The first point makes no sense and that's why privacy is so important - not to lose trust in this stupid and toxic society because of different opinions.

[-] [email protected] 13 points 5 days ago* (last edited 5 days ago)

I find it rather repulsive, that people would label “being against gay marriage” as “only holding an opinion”. It makes it seem so harmless. It is depriving people of the same rights that heterosexuals have. And that is why it might matter to people. It’s not just “any” opinion, like a view on how the economy should be regulated, where one could definitely argue about. But a view, which would deprive people of the same rights that others have, is not a valid opinion to have. There is no way that it can be respected. It’s the paradox of tolerance

In a comment further down you write the following: (Edit: the comment has since been removed by a mod)

You have the right to have a liberal opinion so why not let people have their own? It's like discrimination of black people at this point.

Which is quite ironic.

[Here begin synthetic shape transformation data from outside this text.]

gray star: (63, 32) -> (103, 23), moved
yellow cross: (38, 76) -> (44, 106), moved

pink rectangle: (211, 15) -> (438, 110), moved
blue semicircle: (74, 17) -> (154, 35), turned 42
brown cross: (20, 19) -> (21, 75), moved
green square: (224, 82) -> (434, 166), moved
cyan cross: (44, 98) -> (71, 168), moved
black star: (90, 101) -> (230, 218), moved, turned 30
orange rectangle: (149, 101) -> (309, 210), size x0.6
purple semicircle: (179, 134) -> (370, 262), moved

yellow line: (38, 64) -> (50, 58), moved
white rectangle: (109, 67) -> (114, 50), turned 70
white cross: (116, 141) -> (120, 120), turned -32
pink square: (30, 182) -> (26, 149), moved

You try to defend holding an opinion, which would discriminate against a certain group by not giving them the same rights. You argue that it’s discrimination to not respect their discrimination. In essence you ask the tolerant to respect the views of intolerant.

[-] [email protected] 8 points 5 days ago

Having principles related to Human Rights is only toxic to people who are already problematic

[-] [email protected] 3 points 5 days ago

I don't really understand what you mean, and I am sorry if I misunderstand you.

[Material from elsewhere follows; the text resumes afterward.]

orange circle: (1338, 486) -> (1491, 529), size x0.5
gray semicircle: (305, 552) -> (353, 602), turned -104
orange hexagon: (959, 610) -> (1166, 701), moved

Privacy is important because we have a right to not have everything broadcast, tracked, and sold. Privacy is both good for our personal health and safety, especially because of how useful collected info is for even amateur threat actors. Society is toxic, but calling out people who specifically want to legally control how others (harmlessly) live their lives is not itself toxic.

His opinion is that gay people shouldn't be allowed to marry. I think this is rather invasive. My point is that someone who is willing to donate thousands to homophobic lobbyists doesn't seem to care about gay people's rights to Privacy or freedom, and therefore I wouldn't want to use a browser that he leads. It takes a real POS to spend money towards homophobic legislation.

Regardless of that though, Brave is still worse at protecting fingerprintable metrics than hardened Firefox. Brave browser is decent, maybe the best chromium based privacy browser, but not close to Firefox. There really isn't such things as blending in with a crowd of other Brave users, like what is possible with Tor and Mullvad browsers.

[-] [email protected] 1 points 4 days ago

Pretty much all browsers are. Unfortunately Chrome holds the vast majority of users and websites are built for Chrome (and Safari but I'm sure as fuck not throwing buckets at Apple for their disposable and proprietary trash).

[-] Cheradenine 11 points 5 days ago

I don't use Brave, but I did read that post because I am interested in how they are handling this. It's worth reading for that.

[-] [email protected] 1 points 4 days ago

Don't really need to read it.

tl;dr ad-blockers are built into the browser itself so MV3 has no adverse effect on it.